(Records from a data collection)
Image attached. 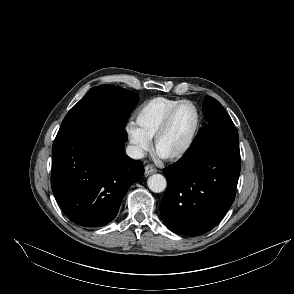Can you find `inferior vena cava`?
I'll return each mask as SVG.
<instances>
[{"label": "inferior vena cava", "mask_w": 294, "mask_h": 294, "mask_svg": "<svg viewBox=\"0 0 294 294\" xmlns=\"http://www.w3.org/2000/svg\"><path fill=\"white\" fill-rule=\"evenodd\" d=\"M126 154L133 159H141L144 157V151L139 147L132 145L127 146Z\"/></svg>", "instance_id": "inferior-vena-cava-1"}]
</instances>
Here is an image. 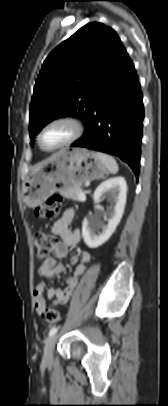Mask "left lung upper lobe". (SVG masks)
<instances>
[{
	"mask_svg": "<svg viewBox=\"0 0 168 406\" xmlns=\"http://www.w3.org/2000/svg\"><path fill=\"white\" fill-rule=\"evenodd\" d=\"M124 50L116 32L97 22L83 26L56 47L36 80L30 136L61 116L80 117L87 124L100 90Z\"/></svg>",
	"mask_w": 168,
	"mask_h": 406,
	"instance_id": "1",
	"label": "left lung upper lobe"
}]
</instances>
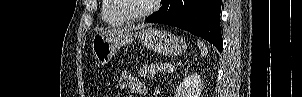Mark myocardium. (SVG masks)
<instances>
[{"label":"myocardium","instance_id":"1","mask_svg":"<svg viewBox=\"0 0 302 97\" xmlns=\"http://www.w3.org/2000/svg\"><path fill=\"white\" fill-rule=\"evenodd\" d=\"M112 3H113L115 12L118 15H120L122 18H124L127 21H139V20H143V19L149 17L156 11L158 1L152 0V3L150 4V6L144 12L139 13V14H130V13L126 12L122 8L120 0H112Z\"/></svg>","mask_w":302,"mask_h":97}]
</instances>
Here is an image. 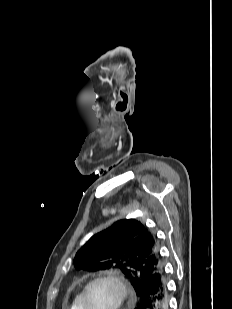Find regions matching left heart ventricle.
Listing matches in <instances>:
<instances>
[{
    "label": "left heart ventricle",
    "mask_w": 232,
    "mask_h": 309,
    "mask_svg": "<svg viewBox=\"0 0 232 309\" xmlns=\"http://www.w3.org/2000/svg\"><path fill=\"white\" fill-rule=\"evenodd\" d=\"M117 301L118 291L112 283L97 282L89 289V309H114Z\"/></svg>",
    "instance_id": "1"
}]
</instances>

What you should do ->
Look through the entries above, and wherever a line holds the string "rule", copy it.

Response to the exercise ->
[{"label": "inferior vena cava", "mask_w": 294, "mask_h": 294, "mask_svg": "<svg viewBox=\"0 0 294 294\" xmlns=\"http://www.w3.org/2000/svg\"><path fill=\"white\" fill-rule=\"evenodd\" d=\"M126 154L133 159H141L144 157V151L139 147L132 145L127 146Z\"/></svg>", "instance_id": "inferior-vena-cava-1"}]
	"mask_svg": "<svg viewBox=\"0 0 168 406\" xmlns=\"http://www.w3.org/2000/svg\"><path fill=\"white\" fill-rule=\"evenodd\" d=\"M124 50L116 32L97 22L83 26L56 47L36 80L30 136L61 116L80 117L87 124L100 90Z\"/></svg>",
[{"label":"myocardium","instance_id":"1","mask_svg":"<svg viewBox=\"0 0 302 97\" xmlns=\"http://www.w3.org/2000/svg\"><path fill=\"white\" fill-rule=\"evenodd\" d=\"M112 3H113L115 12L118 15H120L122 18H124L127 21H139V20H143V19L149 17L156 11L158 1L152 0V3L150 4V6L144 12L139 13V14H130V13L126 12L122 8L120 0H112Z\"/></svg>","mask_w":302,"mask_h":97}]
    "mask_svg": "<svg viewBox=\"0 0 232 309\" xmlns=\"http://www.w3.org/2000/svg\"><path fill=\"white\" fill-rule=\"evenodd\" d=\"M117 301L118 291L112 283L97 282L89 289V309H114Z\"/></svg>",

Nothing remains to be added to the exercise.